Lines with the word "срок" in them must be copied from the records below.

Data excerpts
↓

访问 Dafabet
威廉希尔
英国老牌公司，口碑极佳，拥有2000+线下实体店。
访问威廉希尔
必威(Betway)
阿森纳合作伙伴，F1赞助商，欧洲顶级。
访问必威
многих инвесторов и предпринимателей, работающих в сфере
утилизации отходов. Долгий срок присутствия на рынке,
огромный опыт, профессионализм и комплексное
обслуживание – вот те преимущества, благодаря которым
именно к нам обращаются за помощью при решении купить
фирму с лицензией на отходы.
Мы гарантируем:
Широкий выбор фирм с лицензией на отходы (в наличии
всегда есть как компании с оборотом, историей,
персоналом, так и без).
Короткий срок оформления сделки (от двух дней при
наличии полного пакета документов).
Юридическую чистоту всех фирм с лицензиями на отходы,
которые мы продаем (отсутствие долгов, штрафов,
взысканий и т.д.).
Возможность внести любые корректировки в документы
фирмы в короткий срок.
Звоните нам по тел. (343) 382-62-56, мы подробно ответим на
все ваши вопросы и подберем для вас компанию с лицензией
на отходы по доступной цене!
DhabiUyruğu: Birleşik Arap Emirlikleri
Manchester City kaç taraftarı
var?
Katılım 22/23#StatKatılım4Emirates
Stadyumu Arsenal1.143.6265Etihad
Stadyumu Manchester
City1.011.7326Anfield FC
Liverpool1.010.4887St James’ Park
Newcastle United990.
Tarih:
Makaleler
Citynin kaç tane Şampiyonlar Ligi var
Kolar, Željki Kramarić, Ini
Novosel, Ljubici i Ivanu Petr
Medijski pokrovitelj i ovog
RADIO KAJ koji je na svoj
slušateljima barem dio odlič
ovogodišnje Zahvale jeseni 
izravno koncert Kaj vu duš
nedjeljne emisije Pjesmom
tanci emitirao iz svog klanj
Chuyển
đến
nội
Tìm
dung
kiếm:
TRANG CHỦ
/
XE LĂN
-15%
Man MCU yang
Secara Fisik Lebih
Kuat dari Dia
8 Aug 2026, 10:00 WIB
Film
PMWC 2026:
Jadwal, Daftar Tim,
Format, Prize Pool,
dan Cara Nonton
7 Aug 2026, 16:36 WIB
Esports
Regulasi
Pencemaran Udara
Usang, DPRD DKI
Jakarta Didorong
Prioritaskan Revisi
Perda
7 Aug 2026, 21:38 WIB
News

↑

▶ Exercise answer:
утилизации отходов. Долгий срок присутствия на рынке,
Короткий срок оформления сделки (от двух дней при
фирмы в короткий срок.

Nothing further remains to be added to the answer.